Les associations d’élus s’opposent frontalement à la consigne. Cette solution est, selon elles, contreproductive sur le plan environnemental puisqu’elle incite à l’usage du plastique, alors que tout l’enjeu est, au contraire, de réduire son usage. Elle aurait un impact sur le pouvoir d’achat car on sait d’avance qu’une partie des consommateurs ne rapportera pas les bouteilles qu’ils auront achetées plus cher. Parallèlement, de très nombreuses communes et intercommunalités ont lourdement investi pour moderniser leurs installations de tri en escomptant le retour sur investissement permis par le recyclage des bouteilles en plastique.
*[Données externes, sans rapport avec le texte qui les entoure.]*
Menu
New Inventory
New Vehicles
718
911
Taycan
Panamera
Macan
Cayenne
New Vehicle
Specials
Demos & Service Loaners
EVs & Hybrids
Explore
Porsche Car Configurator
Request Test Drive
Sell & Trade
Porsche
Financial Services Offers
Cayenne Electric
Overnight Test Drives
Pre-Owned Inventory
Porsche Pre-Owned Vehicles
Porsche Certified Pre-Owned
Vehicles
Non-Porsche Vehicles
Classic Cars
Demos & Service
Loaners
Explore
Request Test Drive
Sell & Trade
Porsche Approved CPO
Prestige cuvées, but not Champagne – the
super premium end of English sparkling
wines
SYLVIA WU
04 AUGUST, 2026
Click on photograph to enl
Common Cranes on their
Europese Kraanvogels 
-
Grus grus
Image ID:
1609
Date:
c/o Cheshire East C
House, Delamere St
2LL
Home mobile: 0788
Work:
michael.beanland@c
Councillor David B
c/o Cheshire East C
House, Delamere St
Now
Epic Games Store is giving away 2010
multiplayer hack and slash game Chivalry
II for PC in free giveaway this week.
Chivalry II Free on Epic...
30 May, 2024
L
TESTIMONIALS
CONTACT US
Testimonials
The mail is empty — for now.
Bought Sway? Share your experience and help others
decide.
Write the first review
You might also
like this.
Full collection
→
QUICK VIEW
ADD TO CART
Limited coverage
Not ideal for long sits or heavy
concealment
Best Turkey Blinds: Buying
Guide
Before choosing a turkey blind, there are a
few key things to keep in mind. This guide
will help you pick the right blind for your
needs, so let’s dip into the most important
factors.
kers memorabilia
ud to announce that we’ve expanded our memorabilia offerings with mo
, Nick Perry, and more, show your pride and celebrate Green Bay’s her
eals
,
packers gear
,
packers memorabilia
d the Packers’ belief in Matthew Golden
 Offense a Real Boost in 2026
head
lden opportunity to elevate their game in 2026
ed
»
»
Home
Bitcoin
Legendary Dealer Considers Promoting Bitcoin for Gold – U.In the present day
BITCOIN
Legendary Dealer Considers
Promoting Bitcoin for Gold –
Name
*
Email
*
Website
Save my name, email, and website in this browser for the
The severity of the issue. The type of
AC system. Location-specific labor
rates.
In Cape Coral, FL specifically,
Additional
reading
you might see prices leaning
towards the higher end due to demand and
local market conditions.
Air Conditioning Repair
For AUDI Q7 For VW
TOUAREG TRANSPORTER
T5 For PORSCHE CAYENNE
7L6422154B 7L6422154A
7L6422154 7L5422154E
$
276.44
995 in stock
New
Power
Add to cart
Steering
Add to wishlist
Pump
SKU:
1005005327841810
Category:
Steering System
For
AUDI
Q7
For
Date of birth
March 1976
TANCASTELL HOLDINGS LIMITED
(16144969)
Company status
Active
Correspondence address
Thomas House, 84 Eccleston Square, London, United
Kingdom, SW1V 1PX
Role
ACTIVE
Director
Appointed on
Si celles-ci sortaient en partie du circuit, cela déséquilibrerait toute l’économie du système et pourrait avoir des conséquences financières majeures pour certaines collectivités.
Le dispositif complexifierait aussi le geste de tri aujourd’hui relativement simple (dépôt des bouteille en plastique dans le bac jaune). Reçues par le gouvernement fin mai, les associations d’élus ont réitéré leur opposition au dispositif envisagé. L’exécutif leur a promis l’ouverture d’une véritable concertation dans les prochaines semaines, sans faire de la mise en place de la consigne «un préalable, ni une condition », indiquent-elles.
Cette concertation intègrera le plan d’action en 14 points que les élus avaient proposé en 2023 «permettant à la France d’atteindre les objectifs de diminution de mise sur le marché et d’augmentation du recyclage des bouteilles en plastique, et au-delà de l’ensemble des emballages plastiques ».